「ルフィ事件は氷山の一角」「わずか5万円が地獄の入り口に…」 元刑事が激白《汗をかかずに金を得ようとした若者たち》の悲惨な”末路”
翌朝、指定駅に集合するよう指示される。この段階で彼は異変を察し、「降りたい」と訴えた。だが「やらなければ実家に放火する」と脅された。これで、彼の逃げ道はもうなくなってしまったんや。
向かった先は、すでに掛け子(被害者に電話を掛け、金銭やカードを騙し取る役割)に騙された高齢女性の家やった。
キャッシュカードを受け取り、実印を求める。女性が印鑑を取りに行った隙に、カードを偽物とすり替え、暗証番号まで聞き出す。これは単なる詐欺ではなく、キャッシュカード詐欺盗(窃盗罪・刑法第235条)という特例に該当する。
「50万円以下なら咳1回、それ以上なら2回」
続いてATMで現金を引き出す指示が出る。現場には指示係が待機し、「50万円以下なら咳1回、それ以上なら2回」と合図を決めていた。現金を手にした後はコインロッカーに預け、ロッカーのQRコード画像を送信する。後で別の運搬役が回収する仕組みやった。
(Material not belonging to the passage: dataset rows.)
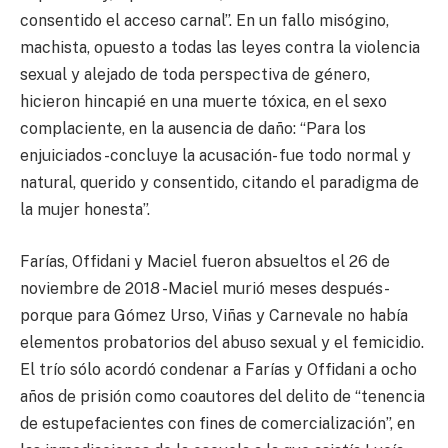
consentido el acceso carnal”. En un fallo misógino,
machista, opuesto a todas las leyes contra la violencia
sexual y alejado de toda perspectiva de género,
hicieron hincapié en una muerte tóxica, en el sexo
complaciente, en la ausencia de daño: “Para los
enjuiciados -concluye la acusación- fue todo normal y
natural, querido y consentido, citando el paradigma de
la mujer honesta”.
Farías, Offidani y Maciel fueron absueltos el 26 de
noviembre de 2018 -Maciel murió meses después-
porque para Gómez Urso, Viñas y Carnevale no había
elementos probatorios del abuso sexual y el femicidio.
El trío sólo acordó condenar a Farías y Offidani a ocho
años de prisión como coautores del delito de “tenencia
de estupefacientes con fines de comercialización”, en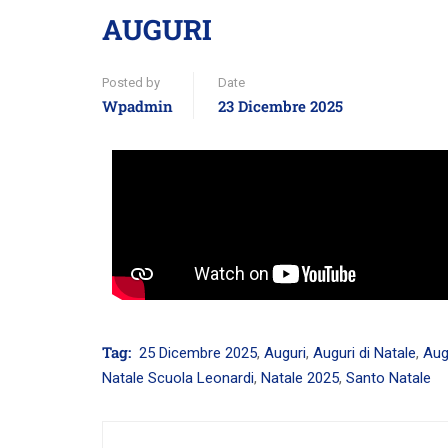
AUGURI
Posted by
Date
Wpadmin
23 Dicembre 2025
Tag:
25 Dicembre 2025
,
Auguri
,
Auguri di Natale
,
Aug
Natale Scuola Leonardi
,
Natale 2025
,
Santo Natale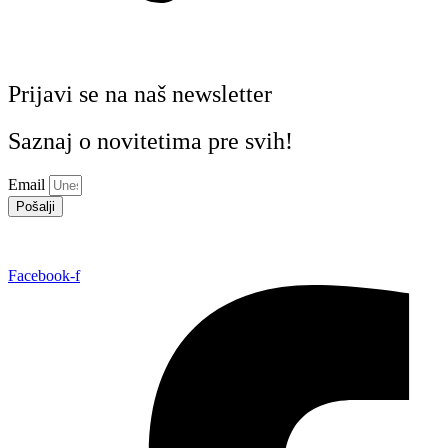
Prijavi se na naš newsletter
Saznaj o novitetima pre svih!
Email
Pošalji
Facebook-f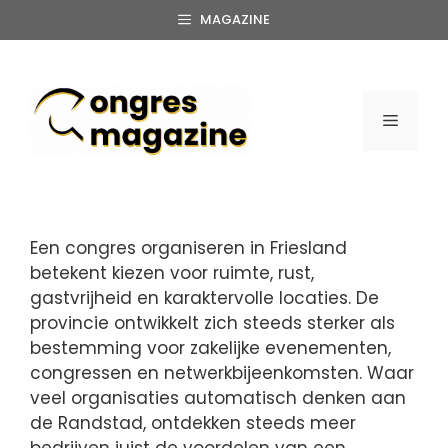
Ga
MAGAZINE
naar
de
inhoud
MENU
Een congres organiseren in Friesland
betekent kiezen voor ruimte, rust,
gastvrijheid en karaktervolle locaties. De
provincie ontwikkelt zich steeds sterker als
bestemming voor zakelijke evenementen,
congressen en netwerkbijeenkomsten. Waar
veel organisaties automatisch denken aan
de Randstad, ontdekken steeds meer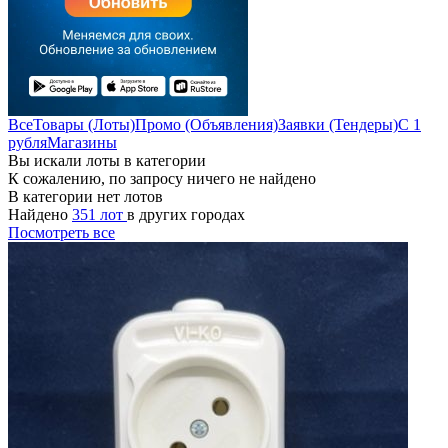
Все
Товары (Лоты)
Промо (Объявления)
Заявки (Тендеры)
С 1
рубля
Магазины
Вы искали лоты в категории
К сожалению, по запросу ничего не найдено
В категории нет лотов
Найдено
351 лот
в других городах
Посмотреть все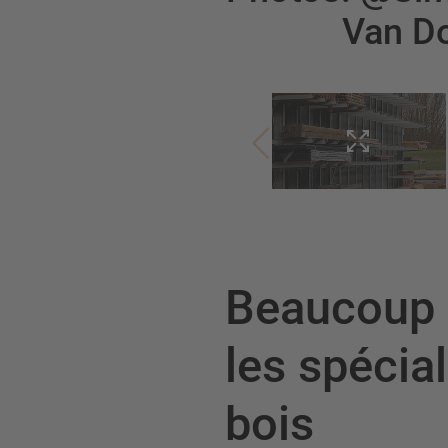
Van D
Beaucoup d
les spécia
bois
この手口の源流は、実はオレオレ詐欺にある。1992年施行の暴力団対策法(暴対法)の影響で資金繰りが苦しくなった暴力団が、新たなシノギとして始めた。他の組織も倣(なら)い、全国に詐欺グループが広がった。
やがて闇金やオレオレ詐欺は警戒され、通用しにくくなった。暴力団は強盗、いわゆる「叩き」(強盗罪・刑法第236条)に手口を変えた。今では半グレや元暴力団員、中国系マフィアが中心となり、匿名・流動型の「トクリュウ」グループが跋扈(ばっこ)している。「ルフィ事件」でその存在が知られたが、氷山の一角にすぎない。
現在は中国系グループが指揮を執り、日本の捜査権が及ばず摘発は難しさを増している。拠点も日本からフィリピン、カンボジア、ミャンマーへと移動した。ミャンマー国境地帯は無法地帯と化し、犯罪者が世界中から集まっている。
闇バイトが広がった背景には、SNSの普及がある。X(旧Twitter)やInstagramを通じて、手軽に仕事探しができる時代になった。だがそこには、甘い罠が無数に潜んでいる。
警察庁生活安全企画課長も異例の広報を行い、「闇バイトに応募してしまった場合も相談してほしい。警察が保護する」と呼びかけた。42年間現場にいたワシも、犯人側への保護要請を見たのは初めてのことや。
少しでも「おかしい」と思ったら、全国共通ダイヤル「#9110」に相談してほしい。そして、SNS上では個人情報を軽々しく渡したらあかん。汗水を流さず得られる高収入など存在しないんやから。
特にニュースを見ない若者が闇バイトに応募する例が目立つ。彼らは、強盗殺人(刑法第240条)を犯せば死刑または無期懲役になるという基礎知識すら持ってなかった。